The first settlement in Park City was Lake Flat, now known as Silver Lake. The Chateaux sits atop the site. The lake disappeared when former Pony Express rider Jack Keetleydug a tunnel to drain the Ontario Mine.
George Hearst arrived in 1872 and bought the Ontario claims, which became one of our most productive mines. Homestake was what he named his mine in Lead, South Dakota when his wife Phoebe declared she’d had enough gambles and wanted one mine she could count on for secure investment. Homestake, Ontario, and other profitable ventures funded the newspaper publishing empire of their son, William Randolph Hearst.
Open territory also attracted many like John Daly, who wandered the mine camps of the West. He became a prominent Park City miner and banker with ownership in the Daly, Daly Judge and Daly West mines. His name is lent to Daly Bowl and Daly Chutes.
Several accounts posit that soldiers from Ft. Douglas crossed the divide from Alta and found an outcropping of ore which they marked with a flag in order to find it after winter. The Flagstaff Mine sits high above Guardsman Pass Road and is the earliest recorded claim in the area. Though it was probably not the earliest discovery, it was the first to ship out ore.
American Flag was a profitable mine in Empire Canyon, below the Montage Hotel.

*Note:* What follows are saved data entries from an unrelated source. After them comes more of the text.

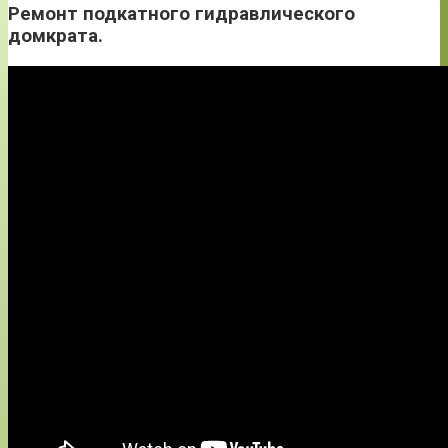
Ремонт подкатного гидравлического
домкрата.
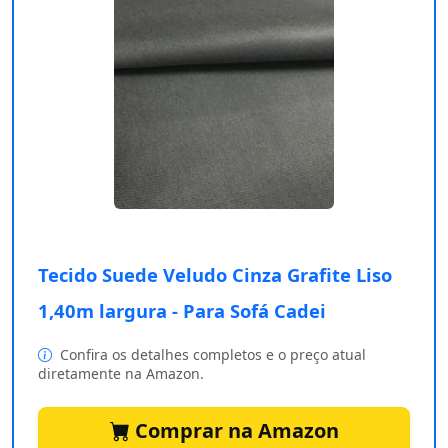
Tecido Suede Veludo Cinza Grafite Liso
1,40m largura - Para Sofá Cadei
Confira os detalhes completos e o preço atual
diretamente na Amazon.
Comprar na Amazon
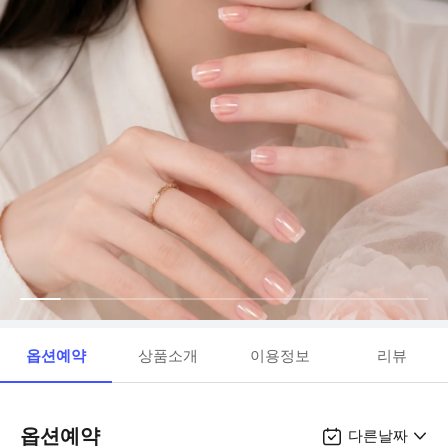
옵션예약
상품소개
이용정보
리뷰
옵션예약
다른날짜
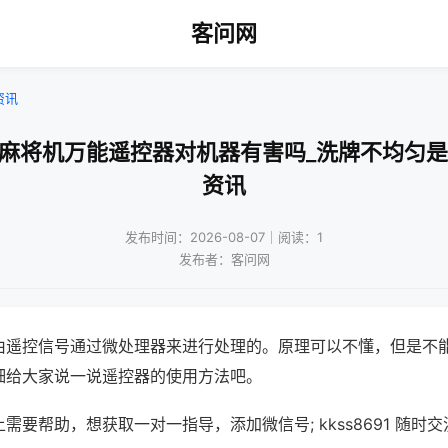
客问网
资讯
动麻将机万能遥控器对机器有害吗_洗牌不均匀是
资讯
发布时间：2026-08-07｜阅读：1
发布者：客问网
由遥控信号通过微处理器来进行处理的。原理可以不懂，但是不
细给大家说一说遥控器的使用方法吧。
需要帮助，想获取一对一指导，添加微信号; kkss8691 随时交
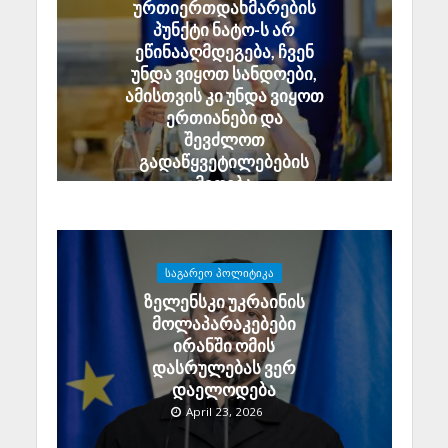
ურთიერთდახმარების
პუნქტი ნატო-ს არ
ეწინააღმდეგება, ჩვენ
უნდა ვიყოთ სანდოები,
ამისთვის კი უნდა ვიყოთ
ერთიანები და
შევძლოთ
გადაწყვეტილებების
მიღება
April 25, 2026
ᲡᲐᲒᲐᲠᲔᲝ ᲞᲝᲚᲘᲢᲘᲙᲐ
ზელენსკი უკრაინის
მოლაპარაკებები
ირანში ომის
დასრულებას ვერ
დაელოდება
April 23, 2026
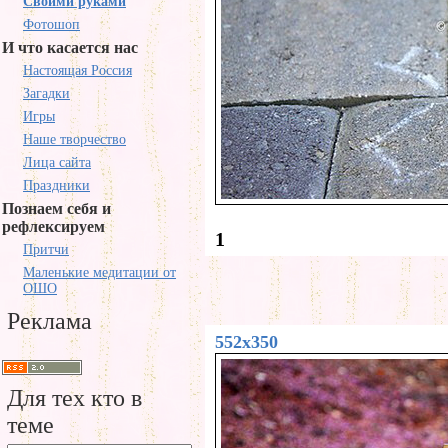
Своими руками
Фотошоп
И что касается нас
Настоящая Россия
Загадки
Игры
Наше творчество
Лица сайта
Праздники
Познаем себя и
рефлексируем
1
Притчи
Маленькие медитации от
ОШО
Реклама
552x350
Для тех кто в
теме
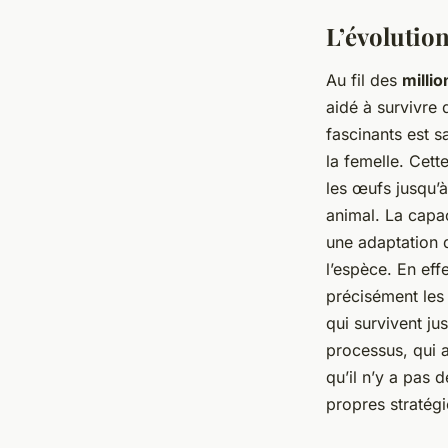
L’évolutio
Au fil des
milli
aidé à survivre
fascinants est 
la femelle. Cet
les œufs jusqu’à
animal. La capa
une adaptation 
l’espèce. En eff
précisément les
qui survivent ju
processus, qui 
qu’il n’y a pas 
propres stratégi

In May 1969, soggy soil of the workings caved and created a dam, holding back snowmelt in a lake. The dam eventually breached, flooding Old Town.
Other names coming from mine claims are Blue Ledge, Fairview, Grizzly, Lady Morgan, McHenry, Nabob, Pearl, Quincy, Ruins of Pompeii, Square Deal, Thunderer, and Wizard.
Though Edgar Stern insisted that run and lift names reflect history, he also agreed to honor Stein Eriksen with Stein’s Way. Edgar’s Alley was christened after Stern died.